Bedeutung war tückisch. Ein Verfahren war sicherer.
„Welche Möglichkeiten gibt es?“, fragte Lena.
„Wir können die Police unangetastet lassen. Wir können die Versicherungsakte mit Dokumenten zur Kontinuität der Identität ergänzen, damit die Identitätskette eindeutig ist. Oder wir können eine Änderung durch den Versicherungsnehmer verlangen.“
Durch Ryan.
Selbst unausgesprochen trug die Formulierung einen gewissen Grad an Verunreinigung in sich.
„Kein Kontakt“, sagte Lena.
„Das wäre auch mein Rat.“
Petra legte die Seiten in einer neuen Mappe zusammen und richtete jede Kante mit bedächtiger Genauigkeit aus.
„Wenn das korrekt bearbeitet wird“, sagte sie, „wird es zu Papier. Wenn es schlecht bearbeitet wird, wird es wieder zur Vergangenheit.“
Lena sah auf die Mappe zwischen ihnen.
Nicht zur Vergangenheit.
Diese Grenze wollte sie halten.
Denn die Vergangenheit hatte bereits genug genommen. Sie brauchte keine bürokratische Öffnung, durch die sie zurückkehren konnte.
Petra stand auf. „Ich werde die Police beim Versicherer prüfen und feststellen, was ohne seine Mitwirkung dokumentiert werden kann.“
Lena nickte.
An der Tür hielt Petra inne. „Was es wert ist: Ich glaube nicht, dass das eine Falle ist.“
Lenas Blick ruhte auf dem alten Namen, schwarz auf weiß gedruckt.

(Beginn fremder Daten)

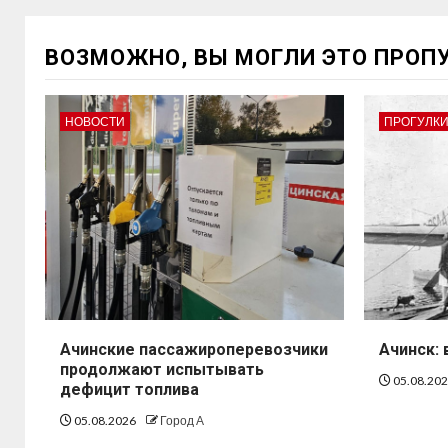
ВОЗМОЖНО, ВЫ МОГЛИ ЭТО ПРОП
НОВОСТИ
ПРОГУЛКИ
Ачинские пассажироперевозчики
Ачинск: 
продолжают испытывать
05.08.20
дефицит топлива
05.08.2026
Город А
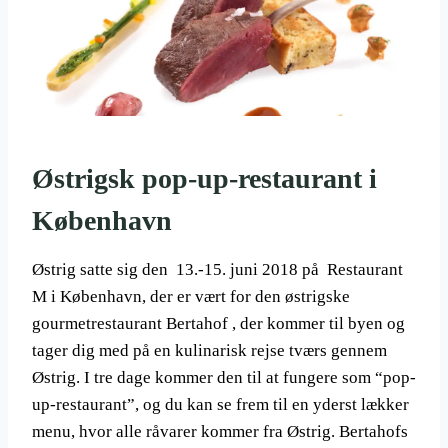
Østrigsk pop-up-restaurant i
København
Østrig satte sig den 13.-15. juni 2018 på Restaurant
M i København, der er vært for den østrigske
gourmetrestaurant Bertahof , der kommer til byen og
tager dig med på en kulinarisk rejse tværs gennem
Østrig. I tre dage kommer den til at fungere som “pop-
up-restaurant”, og du kan se frem til en yderst lækker
menu, hvor alle råvarer kommer fra Østrig. Bertahofs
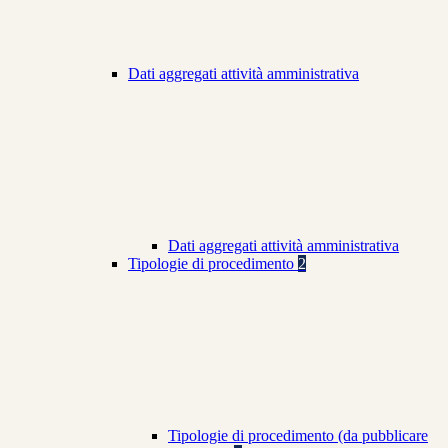
Dati aggregati attività amministrativa
Dati aggregati attività amministrativa
Tipologie di procedimento
2
Tipologie di procedimento (da pubblicare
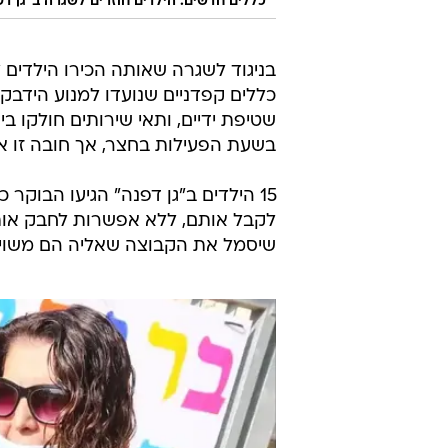
כללים חדשים. הילדים חוזרים לשגרה ב"גן ד
בניגוד לשגרה שאותה הכירו הילדים ל
כללים קפדניים שנועדו למנוע הידבקו
שטיפת ידיים, ותאי שירותים חולקו בי
בשעת הפעילות בחצר, אך חובה זו אי
15 הילדים ב"גן דפנה" הגיעו הבוק
לקבל אותם, ללא אפשרות לחבק אותם
שיסמל את הקבוצה שאליה הם משויכ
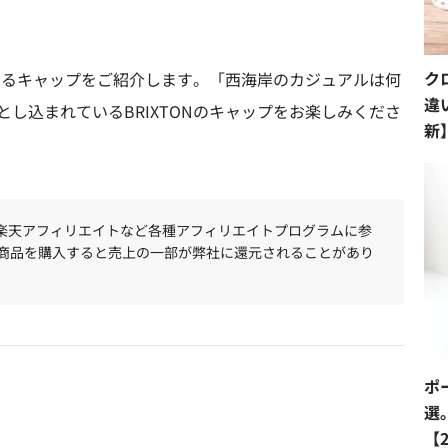
ク
であるキャップをご紹介します。「西海岸のカジュアルは何
違
し込まれているBRIXTONのキャップをお楽しみくださ
新
、楽天アフィリエイトなど各種アフィリエイトプログラムに参
商品を購入すると売上の一部が弊社に還元されることがあり
ポ
選
【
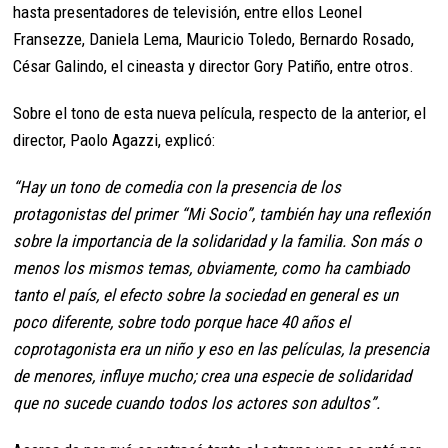
hasta presentadores de televisión, entre ellos Leonel
Fransezze, Daniela Lema, Mauricio Toledo, Bernardo Rosado,
César Galindo, el cineasta y director Gory Patiño, entre otros.
Sobre el tono de esta nueva película, respecto de la anterior, el
director, Paolo Agazzi, explicó:
“Hay un tono de comedia con la presencia de los
protagonistas del primer “Mi Socio”, también hay una reflexión
sobre la importancia de la solidaridad y la familia. Son más o
menos los mismos temas, obviamente, como ha cambiado
tanto el país, el efecto sobre la sociedad en general es un
poco diferente, sobre todo porque hace 40 años el
coprotagonista era un niño y eso en las películas, la presencia
de menores, influye mucho; crea una especie de solidaridad
que no sucede cuando todos los actores son adultos”.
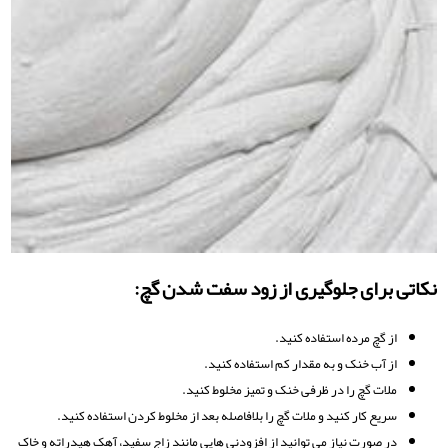
نکاتی برای جلوگیری از زود سفت شدن گچ:
از گچ مرده استفاده کنید.
از آب خنک و به مقدار کم استفاده کنید.
ملات گچ را در ظرفی خنک و تمیز مخلوط کنید.
سریع کار کنید و ملات گچ را بلافاصله بعد از مخلوط کردن استفاده کنید.
در صورت نیاز می توانید از افزودنی هایی مانند زاج سفید، آهک هیدراته و خاک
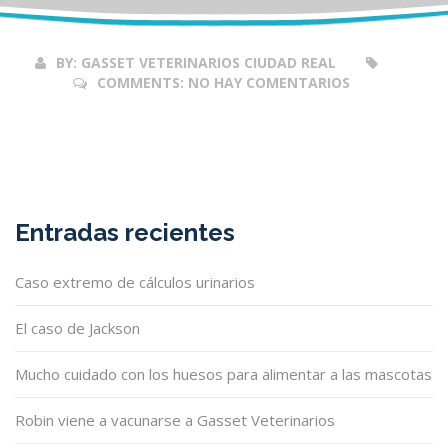
2017
BY:
GASSET VETERINARIOS CIUDAD REAL
COMMENTS:
NO HAY COMENTARIOS
Entradas recientes
Caso extremo de cálculos urinarios
El caso de Jackson
Mucho cuidado con los huesos para alimentar a las mascotas
Robin viene a vacunarse a Gasset Veterinarios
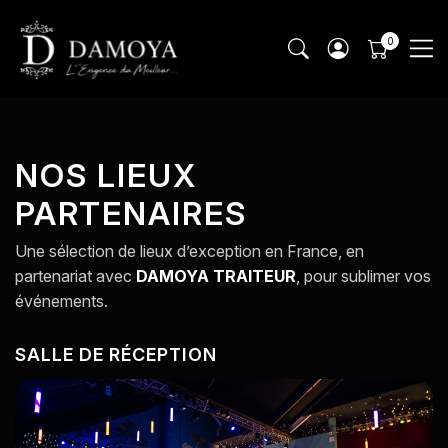
NOS LIEUX
PARTENAIRES
Une sélection de lieux d’exception en France, en
partenariat avec
DAMOYA TRAITEUR
, pour sublimer vos
événements.
SALLE DE RÉCEPTION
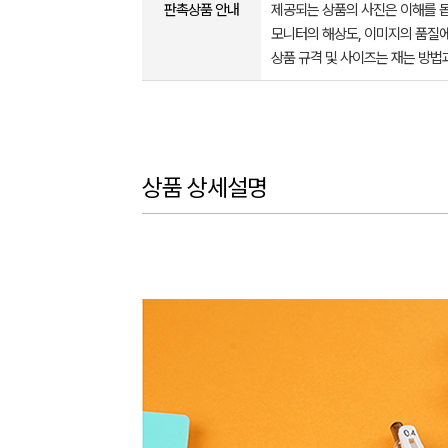
판촉상품 안내
제공되는 상품의 사진은 이해를 
모니터의 해상도, 이미지의 품질에
상품 규격 및 사이즈는 재는 방법
상품 상세설명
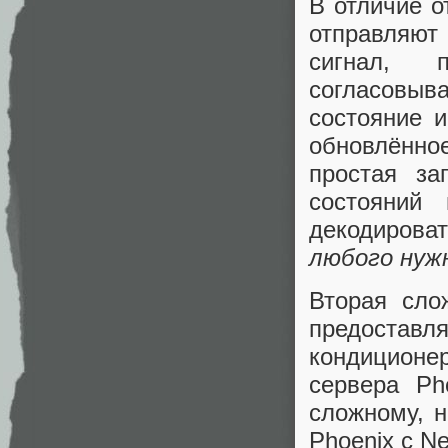
В отличие о
отправляют
сигнал, 
согласовыва
состояние 
обновлённое
простая за
состояний
декодирова
любого нуж
Вторая сло
предоставл
кондиционер
сервера Ph
сложному, н
Phoenix с N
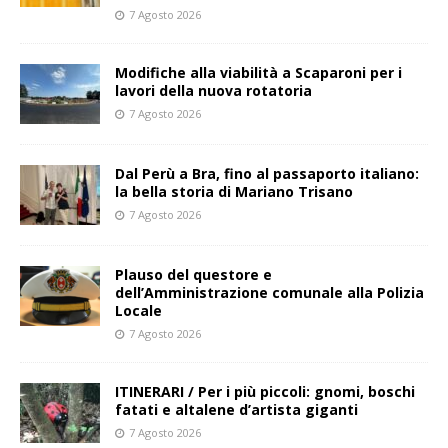
7 Agosto 2026
Modifiche alla viabilità a Scaparoni per i
lavori della nuova rotatoria
7 Agosto 2026
​Dal Perù a Bra, fino al passaporto italiano:
la bella storia di Mariano Trisano
7 Agosto 2026
Plauso del questore e
dell’Amministrazione comunale alla Polizia
Locale
7 Agosto 2026
ITINERARI / Per i più piccoli: gnomi, boschi
fatati e altalene d’artista giganti
7 Agosto 2026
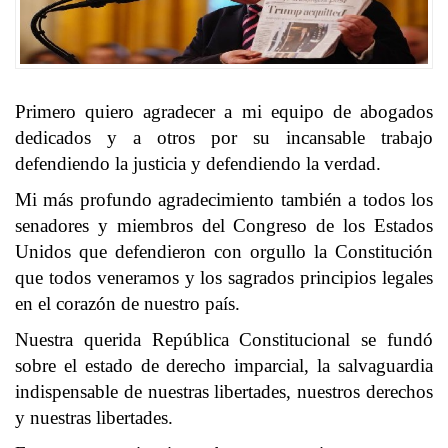
Primero quiero agradecer a mi equipo de abogados
dedicados y a otros por su incansable trabajo
defendiendo la justicia y defendiendo la verdad.
Mi más profundo agradecimiento también a todos los
senadores y miembros del Congreso de los Estados
Unidos que defendieron con orgullo la Constitución
que todos veneramos y los sagrados principios legales
en el corazón de nuestro país.
Nuestra querida República Constitucional se fundó
sobre el estado de derecho imparcial, la salvaguardia
indispensable de nuestras libertades, nuestros derechos
y nuestras libertades.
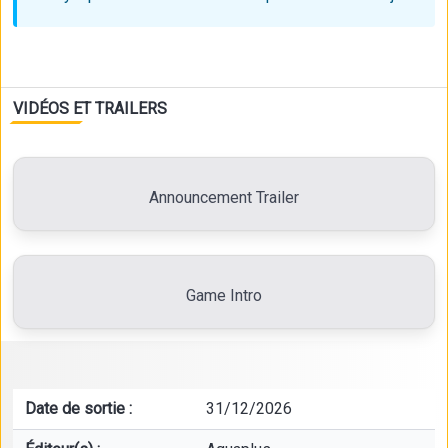
VIDÉOS ET TRAILERS
Announcement Trailer
Game Intro
Date de sortie :
31/12/2026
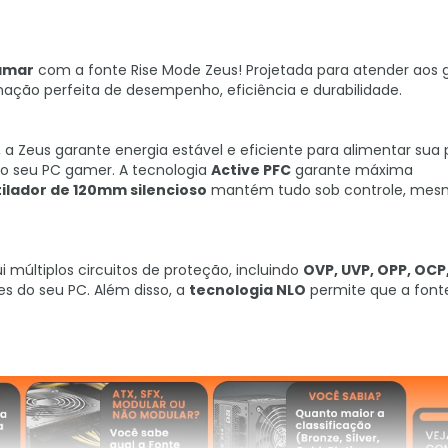
amar
com a fonte Rise Mode Zeus! Projetada para atender aos
ação perfeita de desempenho, eficiência e durabilidade.
, a Zeus garante energia estável e eficiente para alimentar sua
o seu PC gamer. A tecnologia
Active PFC
garante máxima
ilador de 120mm silencioso
mantém tudo sob controle, me
múltiplos circuitos de proteção, incluindo
OVP, UVP, OPP, OCP
s do seu PC. Além disso, a
tecnologia NLO
permite que a font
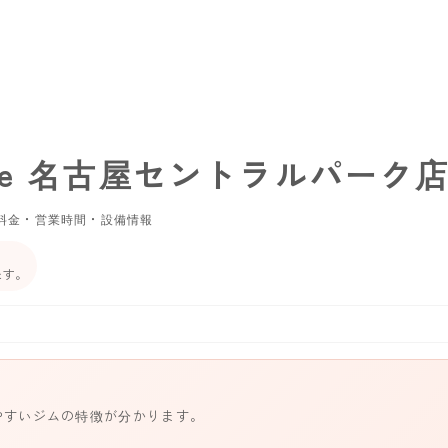
style 名古屋セントラルパーク
料金・営業時間・設備情報
ます。
やすいジムの特徴が分かります。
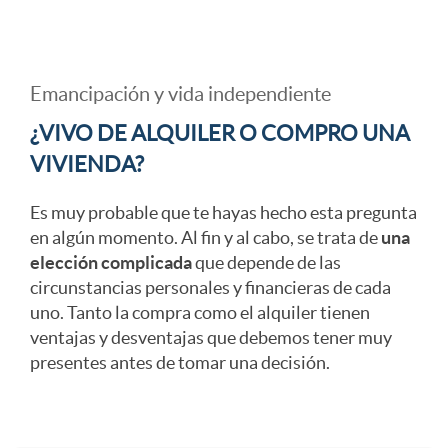
A
a
c
Emancipación y vida independiente
r
c
a
¿VIVO DE ALQUILER O COMPRO UNA
t
VIVIENDA?
i
b
Es muy probable que te hayas hecho esta pregunta
1
en algún momento. Al fin y al cabo, se trata de
una
o
e
elección complicada
que depende de las
circunstancias personales y financieras de cada
2
n
c
uno. Tanto la compra como el alquiler tienen
ventajas y desventajas que debemos tener muy
j
presentes antes de tomar una decisión.
e
e
o
s
r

„Nein“, sagte sie. „Ich glaube, es ist das erste Sinnvolle, das er mit dem getan hat, was noch übrig war.“
Nachdem Petra gegangen war, versank der Raum wieder in Stille.
Ryans Brief lag im späten Nachmittagslicht noch immer auf dem Schreibtisch, nicht länger als Nachricht, die auf eine Deutung wartete, sondern nur noch als Beginn einer Akte, die nun korrekt bearbeitet werden musste.
Lena berührte ihn nicht noch einmal.
Manche Dinge kehrten nicht zurück, damit man sie fühlte.
Sie kehrten zurück, um abgelegt zu werden.